## TASK ITEM
For the word "Biotech", give the number of lines in these entries that contain it, with nothing else.

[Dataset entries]
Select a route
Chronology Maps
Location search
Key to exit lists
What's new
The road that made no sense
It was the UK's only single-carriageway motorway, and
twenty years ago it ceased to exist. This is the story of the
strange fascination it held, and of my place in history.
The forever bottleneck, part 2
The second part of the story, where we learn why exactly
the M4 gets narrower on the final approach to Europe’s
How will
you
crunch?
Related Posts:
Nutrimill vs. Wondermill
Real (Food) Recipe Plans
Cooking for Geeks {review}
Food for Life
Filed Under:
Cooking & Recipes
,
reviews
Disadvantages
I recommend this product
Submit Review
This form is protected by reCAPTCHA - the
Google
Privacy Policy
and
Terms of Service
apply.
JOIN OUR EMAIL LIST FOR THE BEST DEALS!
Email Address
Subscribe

==

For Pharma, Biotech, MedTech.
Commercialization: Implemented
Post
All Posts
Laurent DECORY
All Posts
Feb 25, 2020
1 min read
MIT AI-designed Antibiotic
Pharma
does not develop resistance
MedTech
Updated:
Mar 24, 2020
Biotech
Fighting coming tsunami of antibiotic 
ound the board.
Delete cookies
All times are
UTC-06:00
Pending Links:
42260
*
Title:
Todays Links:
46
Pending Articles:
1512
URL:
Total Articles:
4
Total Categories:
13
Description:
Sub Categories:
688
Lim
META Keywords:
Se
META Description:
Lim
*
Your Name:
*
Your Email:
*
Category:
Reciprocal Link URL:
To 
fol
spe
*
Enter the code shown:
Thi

## EXERCISE ANSWER
2